Sure. Well, I’ve always been into the arts; drama, painting, sculpture, music. And I loved sharing that passion with other people, just performing for other people, showing people my artwork or helping them to do art. About 25 years ago, I became a special education teacher. I really have always loved working with kids and working with students. I’ve worked with all kinds of different students, from young kids up to college-age kids.
I have two sons, 19 and 22, and the older one is actually on the autistic spectrum. That kind of inspired me a while ago to start a small company called Arts for Everyone. That company was designed to help kids on the autistic spectrum to do art and drama with them, and I just found it worked wonderfully with them.
So I was able to use that, the arts and drama, throughout teaching, whether I was teaching math or English, it didn’t matter. I loved teaching, watching kids grow and sharing my passion for the arts. Another fascination of mine has always been with electronics and technology and new innovations.
And that makes me want to ask if you’re not visually impaired yourself, why the passion in creating assistive devices for folks with disabilities? And mostly, vision impaired?

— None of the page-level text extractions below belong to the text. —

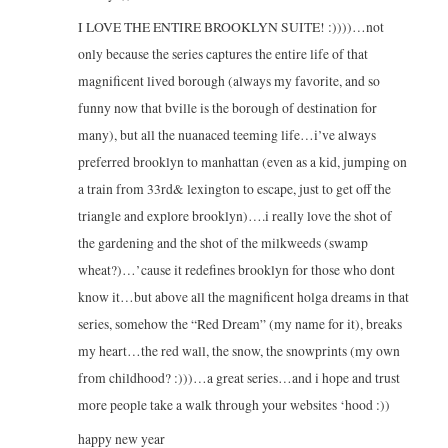
I LOVE THE ENTIRE BROOKLYN SUITE! :))))…not
only because the series captures the entire life of that
magnificent lived borough (always my favorite, and so
funny now that bville is the borough of destination for
many), but all the nuanaced teeming life…i’ve always
preferred brooklyn to manhattan (even as a kid, jumping on
a train from 33rd& lexington to escape, just to get off the
triangle and explore brooklyn)….i really love the shot of
the gardening and the shot of the milkweeds (swamp
wheat?)…’cause it redefines brooklyn for those who dont
know it…but above all the magnificent holga dreams in that
series, somehow the “Red Dream” (my name for it), breaks
my heart…the red wall, the snow, the snowprints (my own
from childhood? :)))…a great series…and i hope and trust
more people take a walk through your websites ‘hood :))
happy new year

Right. So about 10 years ago, I started working at the New York Institute For Special Education in The Bronx. It has been an honor to work for the school. We’re celebrating 190 years this year of being the school for the blind. We started back before Abraham Lincoln was president.
So it’s the history, the buildings, the people there. I mean, it’s just a wonderful place to work. So I started teaching art to the blind and low vision, and I was really nervous at first. They were like, “Okay, you’re going to teach art to blind and low vision people,” and I’m like, “What do I do? How do I make this doable?” But when I was working with these students, they gave me such inspiration. They gave me a whole new way of experiencing the world, a whole new way of thinking about art, and the way we take so many things for granted, mostly people with visions.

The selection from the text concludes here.